WORK TO BE COMPLETED
Emit the data below verbatim, stripping out any pictures.

RECORDS FOR THIS TASK
Start of Block

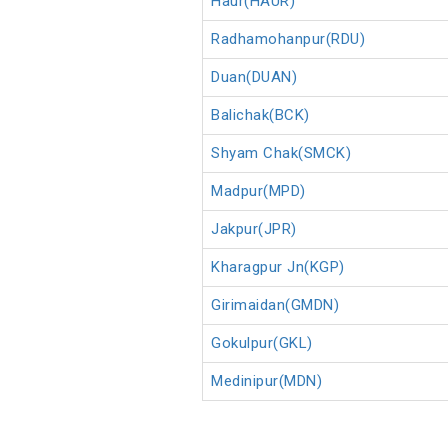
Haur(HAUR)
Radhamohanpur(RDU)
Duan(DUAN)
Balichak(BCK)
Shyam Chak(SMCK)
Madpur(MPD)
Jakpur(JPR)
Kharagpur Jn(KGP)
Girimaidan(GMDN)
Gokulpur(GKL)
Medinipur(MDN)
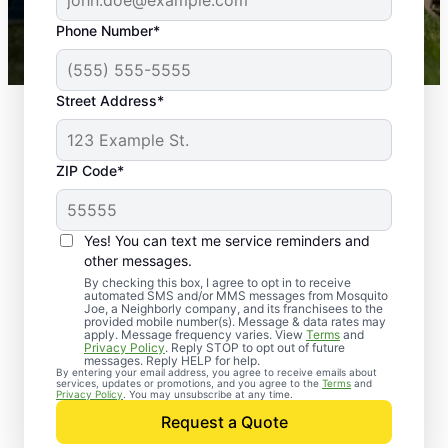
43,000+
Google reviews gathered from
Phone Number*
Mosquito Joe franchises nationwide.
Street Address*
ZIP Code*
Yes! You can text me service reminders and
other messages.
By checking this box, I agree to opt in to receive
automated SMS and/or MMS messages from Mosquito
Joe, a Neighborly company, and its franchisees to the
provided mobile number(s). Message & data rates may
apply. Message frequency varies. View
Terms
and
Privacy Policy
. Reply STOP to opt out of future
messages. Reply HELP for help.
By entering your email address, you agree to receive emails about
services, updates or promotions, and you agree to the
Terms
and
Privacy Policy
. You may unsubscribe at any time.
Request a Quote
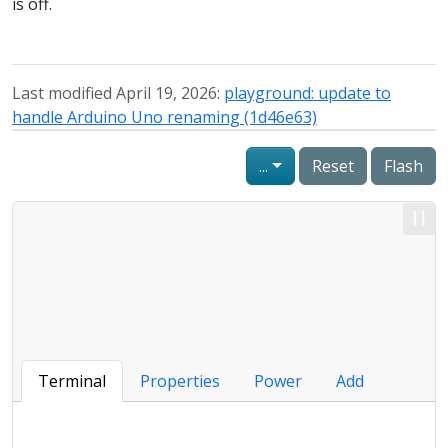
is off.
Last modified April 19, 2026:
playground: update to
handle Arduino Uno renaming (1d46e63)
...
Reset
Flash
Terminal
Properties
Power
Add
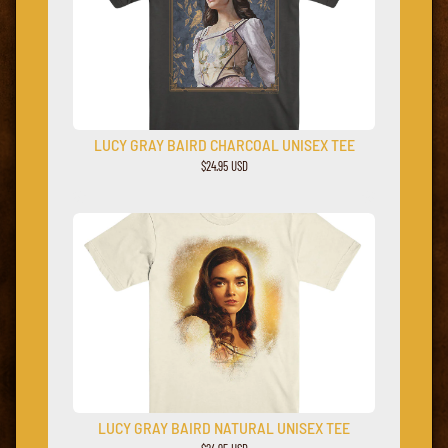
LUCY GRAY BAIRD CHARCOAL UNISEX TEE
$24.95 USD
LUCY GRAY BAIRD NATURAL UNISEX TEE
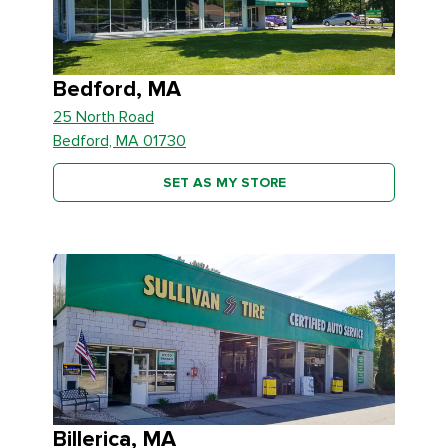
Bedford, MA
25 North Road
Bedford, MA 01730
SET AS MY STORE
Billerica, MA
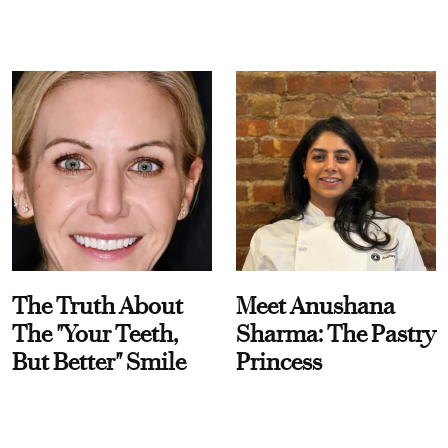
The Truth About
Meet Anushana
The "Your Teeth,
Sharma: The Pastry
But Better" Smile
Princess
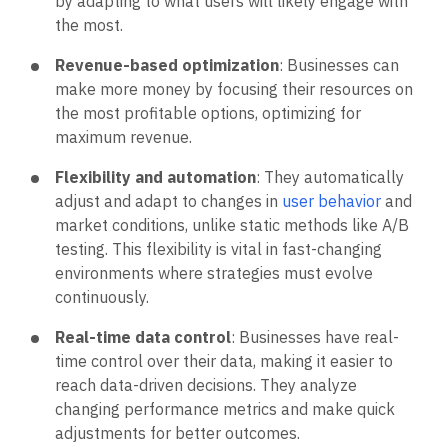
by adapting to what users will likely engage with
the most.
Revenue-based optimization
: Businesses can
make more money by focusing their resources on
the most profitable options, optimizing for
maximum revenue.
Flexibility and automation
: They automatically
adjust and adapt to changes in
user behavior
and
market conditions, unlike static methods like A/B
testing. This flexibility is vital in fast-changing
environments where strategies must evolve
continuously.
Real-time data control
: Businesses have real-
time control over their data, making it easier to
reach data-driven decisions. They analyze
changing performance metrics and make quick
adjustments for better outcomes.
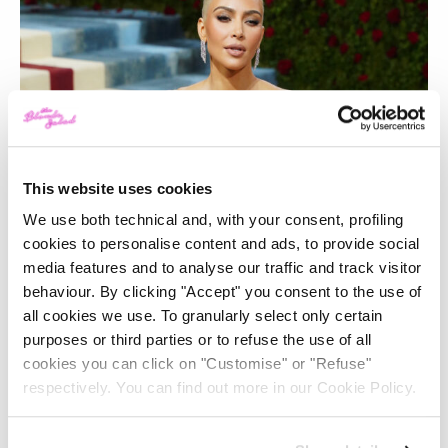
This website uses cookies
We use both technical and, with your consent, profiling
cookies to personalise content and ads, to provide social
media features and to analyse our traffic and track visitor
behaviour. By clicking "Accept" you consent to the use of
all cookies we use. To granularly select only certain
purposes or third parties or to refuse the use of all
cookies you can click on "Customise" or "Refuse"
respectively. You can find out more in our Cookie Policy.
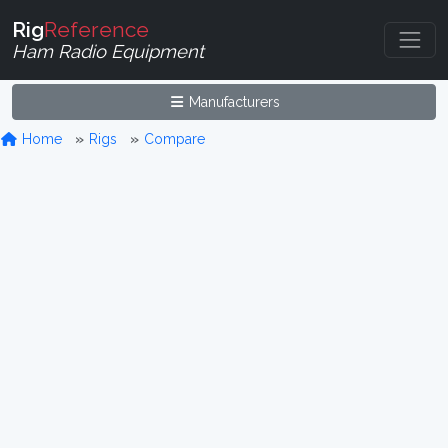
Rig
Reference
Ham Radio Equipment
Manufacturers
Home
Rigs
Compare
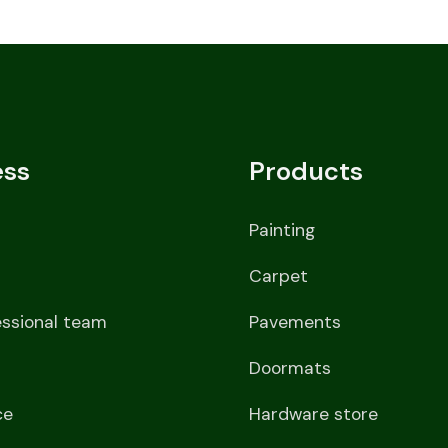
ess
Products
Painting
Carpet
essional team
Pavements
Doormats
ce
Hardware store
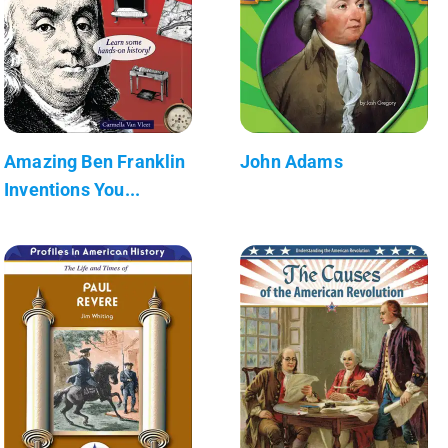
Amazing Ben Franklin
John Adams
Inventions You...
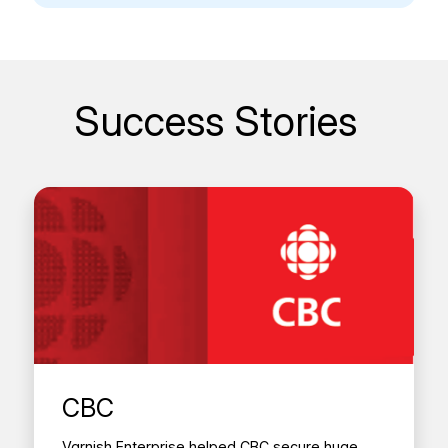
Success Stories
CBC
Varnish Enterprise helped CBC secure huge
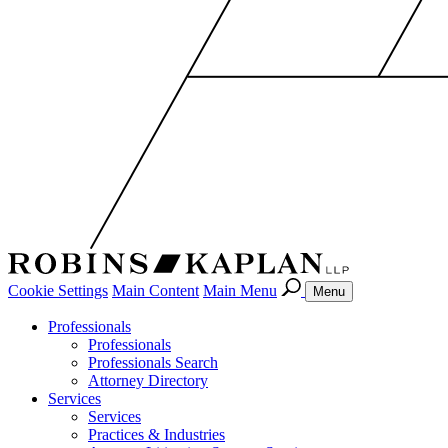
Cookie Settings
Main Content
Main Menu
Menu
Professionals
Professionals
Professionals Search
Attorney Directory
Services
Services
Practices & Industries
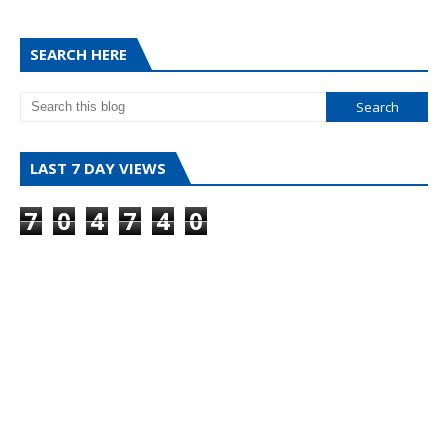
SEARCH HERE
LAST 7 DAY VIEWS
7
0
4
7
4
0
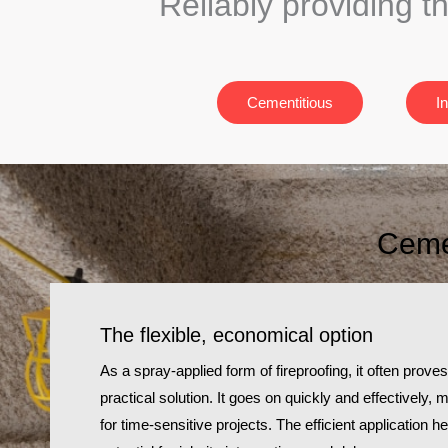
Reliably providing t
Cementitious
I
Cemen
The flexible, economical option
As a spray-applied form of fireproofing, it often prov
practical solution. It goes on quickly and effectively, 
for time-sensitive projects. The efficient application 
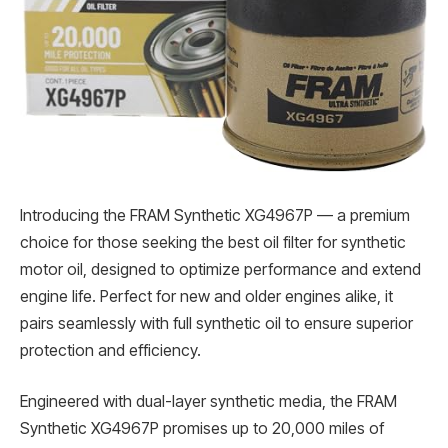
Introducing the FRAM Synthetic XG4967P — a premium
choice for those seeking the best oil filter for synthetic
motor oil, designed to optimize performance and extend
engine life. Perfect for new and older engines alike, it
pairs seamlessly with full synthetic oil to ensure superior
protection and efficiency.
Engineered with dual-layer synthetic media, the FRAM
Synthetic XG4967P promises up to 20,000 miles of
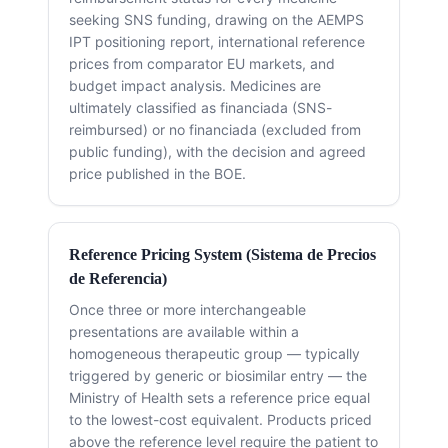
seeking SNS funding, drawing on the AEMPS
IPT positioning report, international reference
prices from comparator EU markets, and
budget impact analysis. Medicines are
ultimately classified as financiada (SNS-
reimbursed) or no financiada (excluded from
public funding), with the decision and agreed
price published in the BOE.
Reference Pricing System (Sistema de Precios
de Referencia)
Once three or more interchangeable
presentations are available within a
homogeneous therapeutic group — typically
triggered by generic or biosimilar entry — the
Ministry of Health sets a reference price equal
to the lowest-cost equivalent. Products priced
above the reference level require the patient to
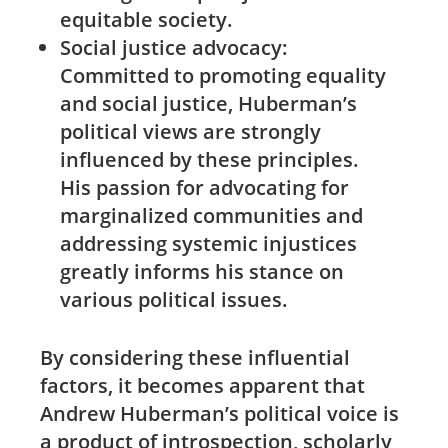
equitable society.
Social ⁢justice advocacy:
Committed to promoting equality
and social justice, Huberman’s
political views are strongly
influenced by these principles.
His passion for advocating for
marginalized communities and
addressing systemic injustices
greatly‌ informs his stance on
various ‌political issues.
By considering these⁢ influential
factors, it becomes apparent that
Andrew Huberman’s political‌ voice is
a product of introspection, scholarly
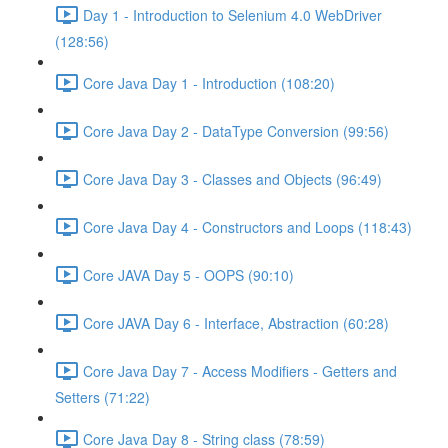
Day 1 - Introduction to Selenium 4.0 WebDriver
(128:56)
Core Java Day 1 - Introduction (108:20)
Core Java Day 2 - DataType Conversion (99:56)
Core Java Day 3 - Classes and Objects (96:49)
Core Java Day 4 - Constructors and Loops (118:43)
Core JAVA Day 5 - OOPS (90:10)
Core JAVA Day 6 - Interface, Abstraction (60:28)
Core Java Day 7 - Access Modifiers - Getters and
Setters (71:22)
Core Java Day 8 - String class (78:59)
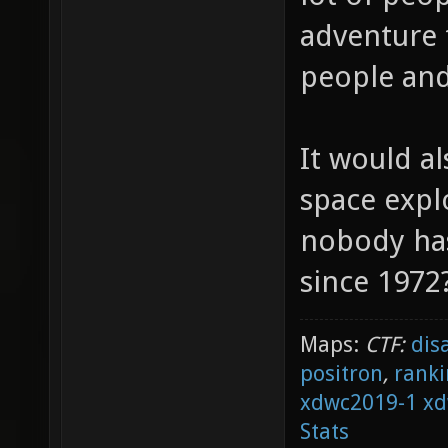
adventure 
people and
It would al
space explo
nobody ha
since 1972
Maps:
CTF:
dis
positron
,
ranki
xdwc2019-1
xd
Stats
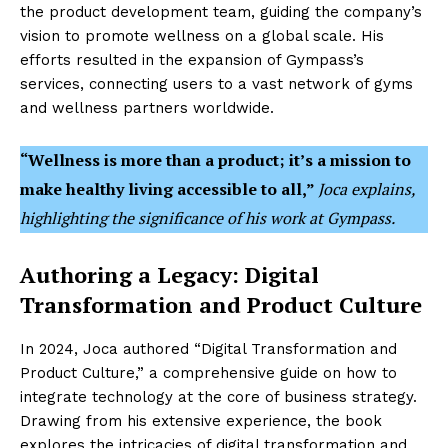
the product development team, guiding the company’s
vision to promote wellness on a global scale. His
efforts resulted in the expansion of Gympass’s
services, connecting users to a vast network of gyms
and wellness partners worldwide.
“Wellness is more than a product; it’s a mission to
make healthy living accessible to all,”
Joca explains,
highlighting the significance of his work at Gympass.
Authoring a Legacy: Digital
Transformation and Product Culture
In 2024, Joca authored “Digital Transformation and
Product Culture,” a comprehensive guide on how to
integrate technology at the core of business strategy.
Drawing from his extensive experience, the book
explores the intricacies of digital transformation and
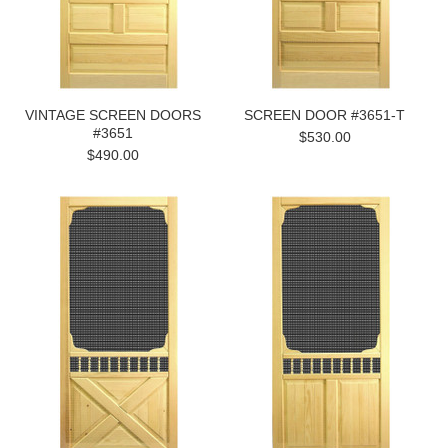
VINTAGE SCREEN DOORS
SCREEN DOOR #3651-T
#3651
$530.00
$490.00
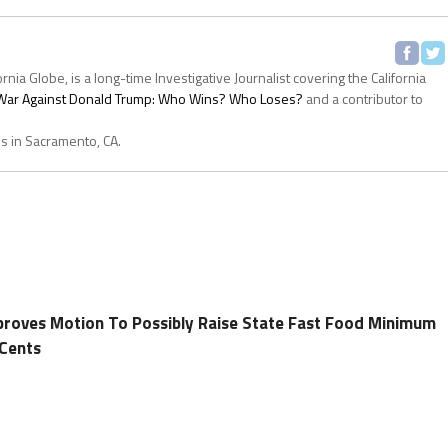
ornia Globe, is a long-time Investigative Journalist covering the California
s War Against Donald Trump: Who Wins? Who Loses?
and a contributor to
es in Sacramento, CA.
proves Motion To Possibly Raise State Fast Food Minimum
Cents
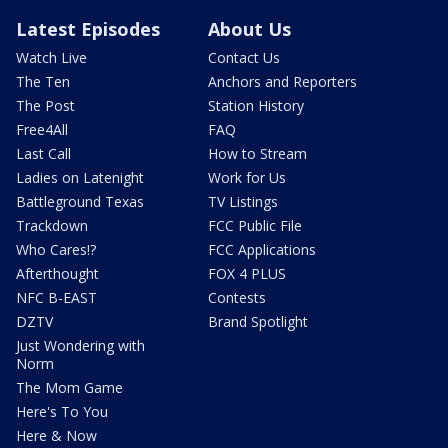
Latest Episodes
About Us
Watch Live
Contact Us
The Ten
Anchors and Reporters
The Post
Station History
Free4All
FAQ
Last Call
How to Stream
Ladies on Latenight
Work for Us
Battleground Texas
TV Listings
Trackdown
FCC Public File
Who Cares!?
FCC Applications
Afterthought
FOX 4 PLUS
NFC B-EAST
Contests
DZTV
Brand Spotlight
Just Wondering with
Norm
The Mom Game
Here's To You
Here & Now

End of Block

RESULT OF THE EXERCISE
Haur(HAUR)
Radhamohanpur(RDU)
Duan(DUAN)
Balichak(BCK)
Shyam Chak(SMCK)
Madpur(MPD)
Jakpur(JPR)
Kharagpur Jn(KGP)
Girimaidan(GMDN)
Gokulpur(GKL)
Medinipur(MDN)
43,000+
Google reviews gathered from
Phone Number*
Mosquito Joe franchises nationwide.
Street Address*
ZIP Code*
Yes! You can text me service reminders and
other messages.
By checking this box, I agree to opt in to receive
automated SMS and/or MMS messages from Mosquito
Joe, a Neighborly company, and its franchisees to the
provided mobile number(s). Message & data rates may
apply. Message frequency varies. View
Terms
and
Privacy Policy
. Reply STOP to opt out of future
messages. Reply HELP for help.
By entering your email address, you agree to receive emails about
services, updates or promotions, and you agree to the
Terms
and
Privacy Policy
. You may unsubscribe at any time.
Request a Quote
is off.
Last modified April 19, 2026:
playground: update to
handle Arduino Uno renaming (1d46e63)
...
Reset
Flash
Terminal
Properties
Power
Add
LUCY GRAY BAIRD CHARCOAL UNISEX TEE
$24.95 USD
LUCY GRAY BAIRD NATURAL UNISEX TEE
Bedford, MA
25 North Road
Bedford, MA 01730
SET AS MY STORE
Billerica, MA
The Truth About
Meet Anushana
The "Your Teeth,
Sharma: The Pastry
But Better" Smile
Princess
by adapting to what users will likely engage with
the most.
Revenue-based optimization
: Businesses can
make more money by focusing their resources on
the most profitable options, optimizing for
maximum revenue.
Flexibility and automation
: They automatically
adjust and adapt to changes in
user behavior
and
market conditions, unlike static methods like A/B
testing. This flexibility is vital in fast-changing
environments where strategies must evolve
continuously.
Real-time data control
: Businesses have real-
time control over their data, making it easier to
reach data-driven decisions. They analyze
changing performance metrics and make quick
adjustments for better outcomes.
This website uses cookies
We use both technical and, with your consent, profiling
cookies to personalise content and ads, to provide social
media features and to analyse our traffic and track visitor
behaviour. By clicking "Accept" you consent to the use of
all cookies we use. To granularly select only certain
purposes or third parties or to refuse the use of all
cookies you can click on "Customise" or "Refuse"
respectively. You can find out more in our Cookie Policy.
Rig
Reference
Ham Radio Equipment
Manufacturers
Home
Rigs
Compare
ess
Products
Painting
Carpet
essional team
Pavements
Doormats
ce
Hardware store
Amazing Ben Franklin
John Adams
Inventions You...
Success Stories
CBC
Varnish Enterprise helped CBC secure huge
Cookie Settings
Main Content
Main Menu
Menu
Professionals
Professionals
Professionals Search
Attorney Directory
Services
Services
Practices & Industries
SEARCH HERE
LAST 7 DAY VIEWS
7
0
4
7
4
0
Reliably providing t
Cementitious
I
Cemen
The flexible, economical option
As a spray-applied form of fireproofing, it often prov
practical solution. It goes on quickly and effectively, 
for time-sensitive projects. The efficient application 
Introducing the FRAM Synthetic XG4967P — a premium
choice for those seeking the best oil filter for synthetic
motor oil, designed to optimize performance and extend
engine life. Perfect for new and older engines alike, it
pairs seamlessly with full synthetic oil to ensure superior
protection and efficiency.
Engineered with dual-layer synthetic media, the FRAM
Synthetic XG4967P promises up to 20,000 miles of
seeking SNS funding, drawing on the AEMPS
IPT positioning report, international reference
prices from comparator EU markets, and
budget impact analysis. Medicines are
ultimately classified as financiada (SNS-
reimbursed) or no financiada (excluded from
public funding), with the decision and agreed
price published in the BOE.
Reference Pricing System (Sistema de Precios
de Referencia)
Once three or more interchangeable
presentations are available within a
homogeneous therapeutic group — typically
triggered by generic or biosimilar entry — the
Ministry of Health sets a reference price equal
to the lowest-cost equivalent. Products priced
above the reference level require the patient to
equitable society.
Social ⁢justice advocacy:
Committed to promoting equality
and social justice, Huberman’s
political views are strongly
influenced by these principles.
His passion for advocating for
marginalized communities and
addressing systemic injustices
greatly‌ informs his stance on
various ‌political issues.
By considering these⁢ influential
factors, it becomes apparent that
Andrew Huberman’s political‌ voice is
a product of introspection, scholarly
Day 1 - Introduction to Selenium 4.0 WebDriver
(128:56)
Core Java Day 1 - Introduction (108:20)
Core Java Day 2 - DataType Conversion (99:56)
Core Java Day 3 - Classes and Objects (96:49)
Core Java Day 4 - Constructors and Loops (118:43)
Core JAVA Day 5 - OOPS (90:10)
Core JAVA Day 6 - Interface, Abstraction (60:28)
Core Java Day 7 - Access Modifiers - Getters and
Setters (71:22)
Core Java Day 8 - String class (78:59)
adventure 
people and
It would al
space explo
nobody ha
since 1972
Maps:
CTF:
dis
positron
,
ranki
xdwc2019-1
xd
Stats
the product development team, guiding the company’s
vision to promote wellness on a global scale. His
efforts resulted in the expansion of Gympass’s
services, connecting users to a vast network of gyms
and wellness partners worldwide.
“Wellness is more than a product; it’s a mission to
make healthy living accessible to all,”
Joca explains,
highlighting the significance of his work at Gympass.
Authoring a Legacy: Digital
Transformation and Product Culture
In 2024, Joca authored “Digital Transformation and
Product Culture,” a comprehensive guide on how to
integrate technology at the core of business strategy.
Drawing from his extensive experience, the book
explores the intricacies of digital transformation and
VINTAGE SCREEN DOORS
SCREEN DOOR #3651-T
#3651
$530.00
$490.00
ornia Globe, is a long-time Investigative Journalist covering the California
s War Against Donald Trump: Who Wins? Who Loses?
and a contributor to
es in Sacramento, CA.
proves Motion To Possibly Raise State Fast Food Minimum
Cents
Latest Episodes
About Us
Watch Live
Contact Us
The Ten
Anchors and Reporters
The Post
Station History
Free4All
FAQ
Last Call
How to Stream
Ladies on Latenight
Work for Us
Battleground Texas
TV Listings
Trackdown
FCC Public File
Who Cares!?
FCC Applications
Afterthought
FOX 4 PLUS
NFC B-EAST
Contests
DZTV
Brand Spotlight
Just Wondering with
Norm
The Mom Game
Here's To You
Here & Now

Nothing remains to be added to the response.